[Dataset entries]
****************************************

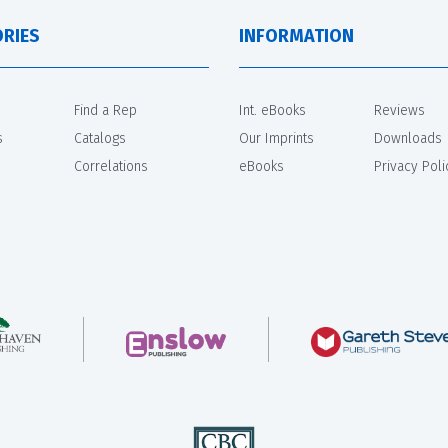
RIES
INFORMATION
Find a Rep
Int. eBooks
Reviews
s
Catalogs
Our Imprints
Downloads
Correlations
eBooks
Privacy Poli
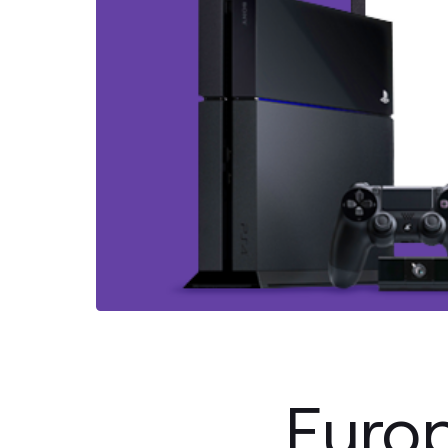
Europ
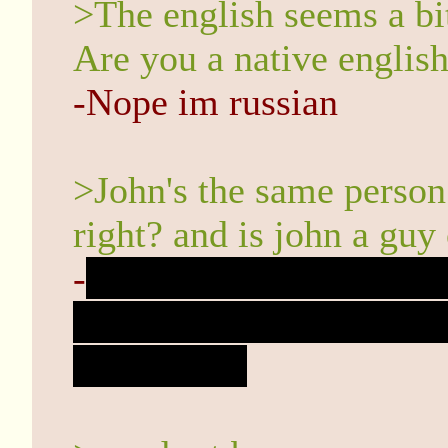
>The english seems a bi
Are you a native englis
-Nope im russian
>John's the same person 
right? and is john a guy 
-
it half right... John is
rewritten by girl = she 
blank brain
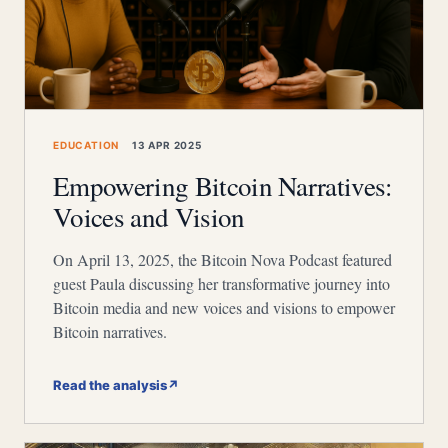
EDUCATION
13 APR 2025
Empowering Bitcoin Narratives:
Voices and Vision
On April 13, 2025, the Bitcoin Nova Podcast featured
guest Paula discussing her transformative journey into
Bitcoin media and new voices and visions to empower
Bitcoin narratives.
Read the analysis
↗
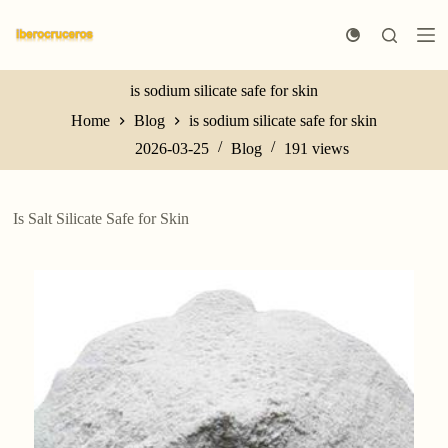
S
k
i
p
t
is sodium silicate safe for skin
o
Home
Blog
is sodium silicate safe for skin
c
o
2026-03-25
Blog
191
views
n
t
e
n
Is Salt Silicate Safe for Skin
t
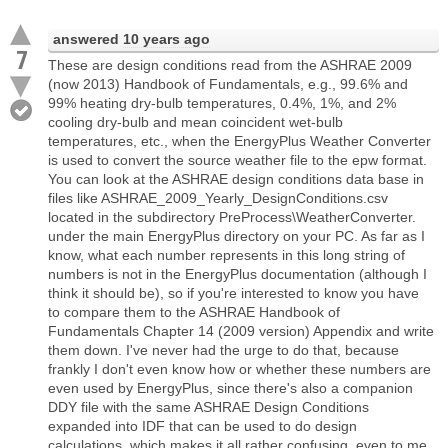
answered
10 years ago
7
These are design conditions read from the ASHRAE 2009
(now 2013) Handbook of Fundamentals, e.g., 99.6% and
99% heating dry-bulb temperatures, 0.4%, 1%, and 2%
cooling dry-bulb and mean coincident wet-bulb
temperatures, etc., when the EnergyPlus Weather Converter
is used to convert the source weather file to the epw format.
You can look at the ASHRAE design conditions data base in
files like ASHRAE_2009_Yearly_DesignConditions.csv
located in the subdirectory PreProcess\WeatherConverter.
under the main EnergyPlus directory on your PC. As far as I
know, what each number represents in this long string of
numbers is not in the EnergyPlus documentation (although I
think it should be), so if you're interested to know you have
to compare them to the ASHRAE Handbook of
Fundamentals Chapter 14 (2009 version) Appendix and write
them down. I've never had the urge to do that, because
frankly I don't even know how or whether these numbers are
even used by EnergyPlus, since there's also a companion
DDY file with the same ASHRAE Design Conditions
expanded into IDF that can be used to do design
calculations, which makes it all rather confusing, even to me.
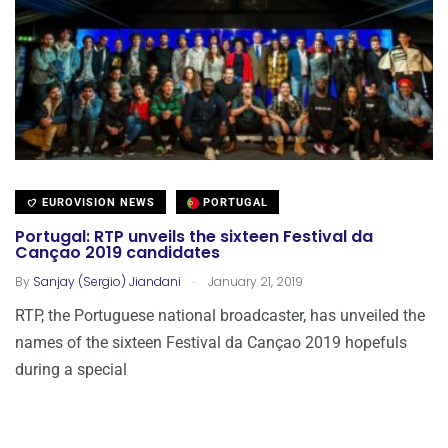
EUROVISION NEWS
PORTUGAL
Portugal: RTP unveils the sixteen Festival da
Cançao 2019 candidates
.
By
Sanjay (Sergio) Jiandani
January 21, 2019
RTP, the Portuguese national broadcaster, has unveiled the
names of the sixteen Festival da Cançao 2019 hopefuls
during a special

****************************************

WORK TASK:
Show the lines in the entries above that include the string "even".

ANSWER SECTION:
frankly I don't even know how or whether these numbers are
even used by EnergyPlus, since there's also a companion
calculations, which makes it all rather confusing, even to me.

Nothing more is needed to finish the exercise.